Three bells in the morning watch, and a black, star-flecked sky, softening slightly east by northeast, where a pale orange glow washed out the lowest stars.The elderly 50-gun frigate Leander, making three knots in a northerly breeze, the larboard tacks aboard. The officer of the watch, Lieutenant Jack Aubrey, holding his perch atop the lee rail, one hand in the main shrouds, gazing quietly towards the Palestinian coast. For the third fortnight running the Leander was in station blockading Acre, in support of Djezzar Pasha as he held the line against Napoleon's push into Syria.

"That wicked old pagan will give Boney a run for his money," Jack remembered Parsons, the ship's purser, saying. "Those walls have stood up to worse poundings than they are likely to get this time!" Jack had no doubt that the Turk would show a right tenacious spirit, the more so now that Smith had captured Buonaparte's siege train. As for the historical precedent, he had to allow that Parsons had the advantage of him.

Although but an indifferent officer, the purser was uncommon learned for a naval man, which fact had become apparent to the ship's company in the weeks since 1 August. Normally cold and diffident, Parsons had loosened sensibly since the momentous day at Aboukir Bay.

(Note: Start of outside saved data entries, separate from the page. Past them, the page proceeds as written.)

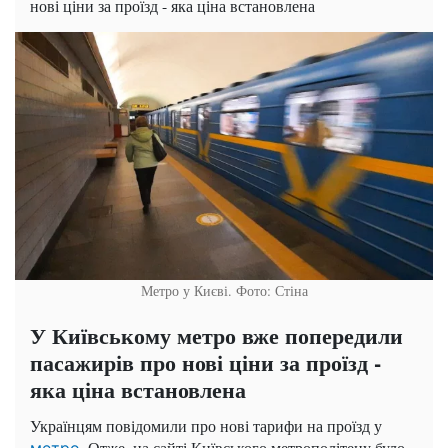
нові ціни за проїзд - яка ціна встановлена
Метро у Києві. Фото: Стіна
У Київському метро вже попередили
пасажирів про нові ціни за проїзд -
яка ціна встановлена
Українцям повідомили про нові тарифи на проїзд у
. Отже, на сайті Київського метрополітену було
метро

Jack had supposed this the result of the victory and subsequent release of nervous tension, or simply the warmth that the entire quarterdeck felt, basking in the reflected glory of Nelson. Whatever the reason, the purser--whom none would ever have mistaken for a seaman--now apparently found himself in his element. For days he had filled Jack's ears--and those of anyone either too well-mannered, or too unfortunate, not to have duties elsewhere--with tales inspired by their surroundings: the adventures of Alexander and other classical coves; Ptolemy and the Battle of Raphia; the wanderings of the Israelites; Caesar and Pompey; treachery, death at Carrhae; amphorae, how transported; frankincense, myrrh, sources and properties of. Had continued his lectures as the frigate skirted the Syrian coast to the rendezvous at Acre. Had kept it up even as she glided in among the dhows, the feluccas, the nondescript vessels to her daytime station, just out of gunshot of the greying Crusader fortress and its weathered sea wall.

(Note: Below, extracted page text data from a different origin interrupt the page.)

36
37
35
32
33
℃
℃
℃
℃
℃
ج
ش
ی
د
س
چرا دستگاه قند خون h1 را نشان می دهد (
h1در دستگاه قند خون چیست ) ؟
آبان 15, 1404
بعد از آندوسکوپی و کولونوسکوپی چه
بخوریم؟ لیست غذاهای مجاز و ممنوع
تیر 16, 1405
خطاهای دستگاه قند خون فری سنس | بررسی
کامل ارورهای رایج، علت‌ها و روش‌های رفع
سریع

Reflected glory indeed, and a more relaxed mood; a lighter feeling among the ship's company. Not a hilarity, nor yet a sense, as who should say, of joy; but a general lifting of burdens. Yet in the days following the Nile victory Jack had been visited, from time to time, by the same gloom he had experienced after other battles. And this gloom, far from being dispelled by the magnitude of the victory, seemed to linger longer in proportion to the great moment of the occasion. Jack had a profound confidence in the Navy, and he counted on being recognized, if not rewarded with any excessive generosity, for his part at Aboukir. Yet along with that confidence he was still haunted by the memory of that savage action, the death-dealing by which the expected kudos had been earned. Jack was no born meditative; yet the wanton destruction of life put him into a brown study: all the more so in the quiet times when, as the ranking officer on deck, he could assume an air of authority and a self-imposed, if only nominal, isolation.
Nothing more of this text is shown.